Transcribed page contents:

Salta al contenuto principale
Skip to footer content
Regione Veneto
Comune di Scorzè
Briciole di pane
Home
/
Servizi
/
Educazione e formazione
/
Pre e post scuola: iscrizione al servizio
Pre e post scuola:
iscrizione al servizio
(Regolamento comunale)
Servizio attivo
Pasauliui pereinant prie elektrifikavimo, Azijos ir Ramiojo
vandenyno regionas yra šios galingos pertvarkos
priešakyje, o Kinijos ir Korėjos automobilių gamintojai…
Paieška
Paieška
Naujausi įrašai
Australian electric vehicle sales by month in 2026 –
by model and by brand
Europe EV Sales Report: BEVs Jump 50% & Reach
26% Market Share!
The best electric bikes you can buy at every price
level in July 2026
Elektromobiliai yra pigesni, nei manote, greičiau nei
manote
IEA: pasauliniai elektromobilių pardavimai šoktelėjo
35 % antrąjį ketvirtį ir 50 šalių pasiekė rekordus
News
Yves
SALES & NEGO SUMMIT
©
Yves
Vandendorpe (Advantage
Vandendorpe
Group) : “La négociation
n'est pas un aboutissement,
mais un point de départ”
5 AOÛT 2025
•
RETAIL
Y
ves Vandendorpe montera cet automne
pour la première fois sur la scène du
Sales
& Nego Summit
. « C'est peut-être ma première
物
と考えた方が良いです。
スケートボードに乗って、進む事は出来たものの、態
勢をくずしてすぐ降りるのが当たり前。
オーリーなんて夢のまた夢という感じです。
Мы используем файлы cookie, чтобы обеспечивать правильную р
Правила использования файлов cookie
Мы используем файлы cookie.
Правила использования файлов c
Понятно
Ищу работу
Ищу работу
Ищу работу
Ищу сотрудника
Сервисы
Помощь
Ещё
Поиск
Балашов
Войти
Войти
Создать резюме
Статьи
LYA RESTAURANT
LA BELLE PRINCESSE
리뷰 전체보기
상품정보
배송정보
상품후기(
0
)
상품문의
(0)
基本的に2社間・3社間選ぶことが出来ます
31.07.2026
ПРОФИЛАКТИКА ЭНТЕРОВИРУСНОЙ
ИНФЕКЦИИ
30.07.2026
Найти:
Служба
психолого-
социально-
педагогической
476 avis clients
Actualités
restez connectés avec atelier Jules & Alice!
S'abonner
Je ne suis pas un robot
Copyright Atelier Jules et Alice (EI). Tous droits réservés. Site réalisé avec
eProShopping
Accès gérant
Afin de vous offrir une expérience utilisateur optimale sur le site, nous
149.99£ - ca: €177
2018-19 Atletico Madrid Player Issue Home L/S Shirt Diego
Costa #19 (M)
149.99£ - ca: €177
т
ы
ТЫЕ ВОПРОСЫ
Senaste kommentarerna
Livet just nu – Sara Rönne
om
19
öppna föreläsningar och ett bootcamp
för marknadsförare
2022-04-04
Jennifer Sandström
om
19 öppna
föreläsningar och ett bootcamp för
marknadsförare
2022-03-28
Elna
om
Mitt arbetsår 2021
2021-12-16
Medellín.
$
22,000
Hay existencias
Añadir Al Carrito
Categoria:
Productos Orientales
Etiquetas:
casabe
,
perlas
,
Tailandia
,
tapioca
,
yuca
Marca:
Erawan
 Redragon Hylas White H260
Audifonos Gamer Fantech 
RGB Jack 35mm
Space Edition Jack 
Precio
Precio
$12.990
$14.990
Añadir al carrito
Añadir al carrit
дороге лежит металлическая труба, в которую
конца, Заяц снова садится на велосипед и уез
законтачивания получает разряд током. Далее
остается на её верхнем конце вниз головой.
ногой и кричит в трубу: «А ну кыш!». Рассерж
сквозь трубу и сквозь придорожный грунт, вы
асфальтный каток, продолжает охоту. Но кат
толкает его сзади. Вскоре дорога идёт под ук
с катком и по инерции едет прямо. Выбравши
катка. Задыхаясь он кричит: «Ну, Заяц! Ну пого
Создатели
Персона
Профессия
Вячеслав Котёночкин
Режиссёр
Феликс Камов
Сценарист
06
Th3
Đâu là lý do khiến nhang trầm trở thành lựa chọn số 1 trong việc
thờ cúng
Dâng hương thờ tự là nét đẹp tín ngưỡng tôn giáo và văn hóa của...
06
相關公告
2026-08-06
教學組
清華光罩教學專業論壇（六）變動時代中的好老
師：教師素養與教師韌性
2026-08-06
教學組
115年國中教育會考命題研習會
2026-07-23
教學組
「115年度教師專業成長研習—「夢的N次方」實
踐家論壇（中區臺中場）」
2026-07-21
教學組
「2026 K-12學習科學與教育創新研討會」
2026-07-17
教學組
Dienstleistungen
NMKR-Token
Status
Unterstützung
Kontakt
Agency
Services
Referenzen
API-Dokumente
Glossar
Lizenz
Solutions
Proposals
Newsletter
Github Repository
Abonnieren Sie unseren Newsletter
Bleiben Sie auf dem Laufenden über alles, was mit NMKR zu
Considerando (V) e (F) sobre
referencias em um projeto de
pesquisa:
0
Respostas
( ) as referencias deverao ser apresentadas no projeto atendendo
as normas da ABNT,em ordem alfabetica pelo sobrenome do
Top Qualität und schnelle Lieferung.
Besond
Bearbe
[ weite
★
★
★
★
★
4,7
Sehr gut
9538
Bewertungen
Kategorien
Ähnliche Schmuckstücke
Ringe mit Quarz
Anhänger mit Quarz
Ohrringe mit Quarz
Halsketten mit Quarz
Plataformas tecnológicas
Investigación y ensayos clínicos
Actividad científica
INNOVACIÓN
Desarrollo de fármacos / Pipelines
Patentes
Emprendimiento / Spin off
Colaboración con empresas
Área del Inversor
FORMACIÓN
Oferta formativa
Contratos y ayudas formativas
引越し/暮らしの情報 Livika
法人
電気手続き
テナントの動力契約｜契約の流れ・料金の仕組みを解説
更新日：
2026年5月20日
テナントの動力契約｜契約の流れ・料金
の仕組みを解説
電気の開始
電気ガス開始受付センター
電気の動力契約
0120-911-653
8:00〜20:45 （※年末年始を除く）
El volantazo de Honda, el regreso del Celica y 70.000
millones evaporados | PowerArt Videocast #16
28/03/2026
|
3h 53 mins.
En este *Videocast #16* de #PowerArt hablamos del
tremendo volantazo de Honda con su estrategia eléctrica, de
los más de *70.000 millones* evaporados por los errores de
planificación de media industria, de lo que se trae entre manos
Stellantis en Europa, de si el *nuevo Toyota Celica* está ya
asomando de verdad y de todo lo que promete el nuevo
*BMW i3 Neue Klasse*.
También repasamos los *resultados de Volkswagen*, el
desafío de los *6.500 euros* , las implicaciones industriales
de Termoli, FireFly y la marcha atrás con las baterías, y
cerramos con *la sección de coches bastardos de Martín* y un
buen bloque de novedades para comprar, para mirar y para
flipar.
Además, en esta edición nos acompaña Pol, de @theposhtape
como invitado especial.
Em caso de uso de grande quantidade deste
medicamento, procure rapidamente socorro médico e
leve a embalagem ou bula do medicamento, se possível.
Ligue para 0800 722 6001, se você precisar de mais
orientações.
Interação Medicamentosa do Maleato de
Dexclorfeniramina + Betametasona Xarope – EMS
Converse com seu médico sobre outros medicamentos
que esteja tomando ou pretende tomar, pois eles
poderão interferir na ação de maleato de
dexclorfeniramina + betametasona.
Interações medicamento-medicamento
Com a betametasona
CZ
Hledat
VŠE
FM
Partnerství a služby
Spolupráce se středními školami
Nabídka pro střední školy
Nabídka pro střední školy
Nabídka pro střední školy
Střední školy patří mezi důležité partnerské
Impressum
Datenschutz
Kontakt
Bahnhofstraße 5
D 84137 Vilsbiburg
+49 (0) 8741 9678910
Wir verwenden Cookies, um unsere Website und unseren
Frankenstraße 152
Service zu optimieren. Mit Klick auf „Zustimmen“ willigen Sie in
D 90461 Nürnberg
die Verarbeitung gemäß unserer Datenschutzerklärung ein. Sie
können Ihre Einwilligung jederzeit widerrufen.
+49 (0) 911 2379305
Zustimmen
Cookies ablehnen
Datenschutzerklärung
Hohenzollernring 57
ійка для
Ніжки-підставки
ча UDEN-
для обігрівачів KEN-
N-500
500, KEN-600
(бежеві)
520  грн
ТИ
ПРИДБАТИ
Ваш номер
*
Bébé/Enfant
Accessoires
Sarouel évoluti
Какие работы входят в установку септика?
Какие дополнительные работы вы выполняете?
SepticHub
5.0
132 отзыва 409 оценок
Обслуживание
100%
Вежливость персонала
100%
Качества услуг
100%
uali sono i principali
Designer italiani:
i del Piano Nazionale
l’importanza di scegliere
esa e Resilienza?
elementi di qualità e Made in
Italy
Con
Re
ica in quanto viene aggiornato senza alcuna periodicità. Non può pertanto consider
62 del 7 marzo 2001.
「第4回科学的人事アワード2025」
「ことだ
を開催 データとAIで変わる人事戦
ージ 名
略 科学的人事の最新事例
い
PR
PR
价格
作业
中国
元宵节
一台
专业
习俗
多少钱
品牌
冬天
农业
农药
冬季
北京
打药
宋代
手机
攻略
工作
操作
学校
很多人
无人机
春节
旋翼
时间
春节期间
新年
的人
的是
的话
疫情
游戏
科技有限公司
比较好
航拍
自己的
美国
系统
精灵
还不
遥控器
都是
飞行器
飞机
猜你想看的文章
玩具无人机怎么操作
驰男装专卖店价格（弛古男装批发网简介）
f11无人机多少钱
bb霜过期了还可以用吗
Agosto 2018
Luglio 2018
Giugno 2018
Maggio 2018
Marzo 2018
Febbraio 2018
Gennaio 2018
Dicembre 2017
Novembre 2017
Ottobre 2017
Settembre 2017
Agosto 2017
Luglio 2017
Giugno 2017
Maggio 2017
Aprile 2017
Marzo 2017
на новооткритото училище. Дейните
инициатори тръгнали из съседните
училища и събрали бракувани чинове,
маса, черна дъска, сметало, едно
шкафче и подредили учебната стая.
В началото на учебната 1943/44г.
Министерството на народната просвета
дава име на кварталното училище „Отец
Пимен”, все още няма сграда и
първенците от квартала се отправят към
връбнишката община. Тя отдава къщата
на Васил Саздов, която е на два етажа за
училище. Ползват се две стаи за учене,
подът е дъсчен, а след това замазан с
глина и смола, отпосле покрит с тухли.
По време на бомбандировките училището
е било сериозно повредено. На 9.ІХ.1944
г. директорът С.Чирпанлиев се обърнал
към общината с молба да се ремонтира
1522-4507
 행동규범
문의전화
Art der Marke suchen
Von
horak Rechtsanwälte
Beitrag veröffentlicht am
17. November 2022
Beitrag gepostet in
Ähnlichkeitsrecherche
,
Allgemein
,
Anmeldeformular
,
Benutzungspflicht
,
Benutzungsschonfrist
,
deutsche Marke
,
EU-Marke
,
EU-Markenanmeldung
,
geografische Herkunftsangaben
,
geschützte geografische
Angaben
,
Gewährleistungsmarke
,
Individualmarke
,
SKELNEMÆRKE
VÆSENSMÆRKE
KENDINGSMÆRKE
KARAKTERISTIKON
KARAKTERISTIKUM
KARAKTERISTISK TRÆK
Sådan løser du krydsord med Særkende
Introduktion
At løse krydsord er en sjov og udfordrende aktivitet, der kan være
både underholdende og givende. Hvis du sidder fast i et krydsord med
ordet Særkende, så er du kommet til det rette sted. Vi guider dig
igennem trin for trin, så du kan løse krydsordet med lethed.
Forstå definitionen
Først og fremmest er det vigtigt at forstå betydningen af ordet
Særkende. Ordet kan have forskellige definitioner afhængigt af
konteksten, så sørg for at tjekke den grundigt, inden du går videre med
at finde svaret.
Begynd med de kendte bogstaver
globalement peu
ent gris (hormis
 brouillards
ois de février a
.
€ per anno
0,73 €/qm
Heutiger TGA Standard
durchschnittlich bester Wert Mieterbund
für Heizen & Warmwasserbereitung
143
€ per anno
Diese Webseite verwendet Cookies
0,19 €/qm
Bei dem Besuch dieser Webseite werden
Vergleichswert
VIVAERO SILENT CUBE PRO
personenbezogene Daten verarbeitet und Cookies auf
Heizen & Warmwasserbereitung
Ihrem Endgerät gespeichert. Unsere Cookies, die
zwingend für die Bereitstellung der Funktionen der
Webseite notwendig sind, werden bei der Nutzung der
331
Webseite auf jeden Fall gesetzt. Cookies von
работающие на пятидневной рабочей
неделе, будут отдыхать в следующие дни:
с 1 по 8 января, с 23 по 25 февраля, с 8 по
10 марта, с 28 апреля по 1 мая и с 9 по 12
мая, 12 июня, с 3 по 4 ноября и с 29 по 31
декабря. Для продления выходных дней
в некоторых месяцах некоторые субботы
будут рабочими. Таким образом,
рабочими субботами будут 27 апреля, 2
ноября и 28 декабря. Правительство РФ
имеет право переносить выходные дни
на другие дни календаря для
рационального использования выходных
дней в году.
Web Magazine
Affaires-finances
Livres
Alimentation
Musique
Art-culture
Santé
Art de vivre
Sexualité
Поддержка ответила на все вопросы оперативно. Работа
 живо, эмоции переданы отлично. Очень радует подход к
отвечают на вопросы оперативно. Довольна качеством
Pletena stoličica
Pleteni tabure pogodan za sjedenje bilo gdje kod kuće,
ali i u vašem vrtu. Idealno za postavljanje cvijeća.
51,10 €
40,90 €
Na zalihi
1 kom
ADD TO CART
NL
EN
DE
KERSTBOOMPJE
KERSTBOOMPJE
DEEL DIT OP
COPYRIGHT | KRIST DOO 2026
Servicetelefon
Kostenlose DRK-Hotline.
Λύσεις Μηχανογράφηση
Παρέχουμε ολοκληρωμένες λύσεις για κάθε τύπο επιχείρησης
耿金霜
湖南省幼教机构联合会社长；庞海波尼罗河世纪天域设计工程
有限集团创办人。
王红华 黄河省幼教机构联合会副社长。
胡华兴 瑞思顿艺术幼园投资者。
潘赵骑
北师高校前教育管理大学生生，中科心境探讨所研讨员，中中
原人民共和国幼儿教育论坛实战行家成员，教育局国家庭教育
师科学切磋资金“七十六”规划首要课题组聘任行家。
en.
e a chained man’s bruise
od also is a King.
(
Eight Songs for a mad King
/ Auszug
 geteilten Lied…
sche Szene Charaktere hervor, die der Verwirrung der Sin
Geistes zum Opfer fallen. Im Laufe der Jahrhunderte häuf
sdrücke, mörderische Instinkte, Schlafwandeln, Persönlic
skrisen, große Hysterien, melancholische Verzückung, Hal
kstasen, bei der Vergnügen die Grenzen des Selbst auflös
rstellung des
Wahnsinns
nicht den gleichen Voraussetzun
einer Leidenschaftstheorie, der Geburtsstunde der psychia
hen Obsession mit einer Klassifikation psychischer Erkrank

(What the task asks):
Set the entries down again exactly, beginning with their first line and ending with the line that contains "by model and by brand"; omit all other lines.

(Solution to this problem):
Salta al contenuto principale
Skip to footer content
Regione Veneto
Comune di Scorzè
Briciole di pane
Home
/
Servizi
/
Educazione e formazione
/
Pre e post scuola: iscrizione al servizio
Pre e post scuola:
iscrizione al servizio
(Regolamento comunale)
Servizio attivo
Pasauliui pereinant prie elektrifikavimo, Azijos ir Ramiojo
vandenyno regionas yra šios galingos pertvarkos
priešakyje, o Kinijos ir Korėjos automobilių gamintojai…
Paieška
Paieška
Naujausi įrašai
Australian electric vehicle sales by month in 2026 –
by model and by brand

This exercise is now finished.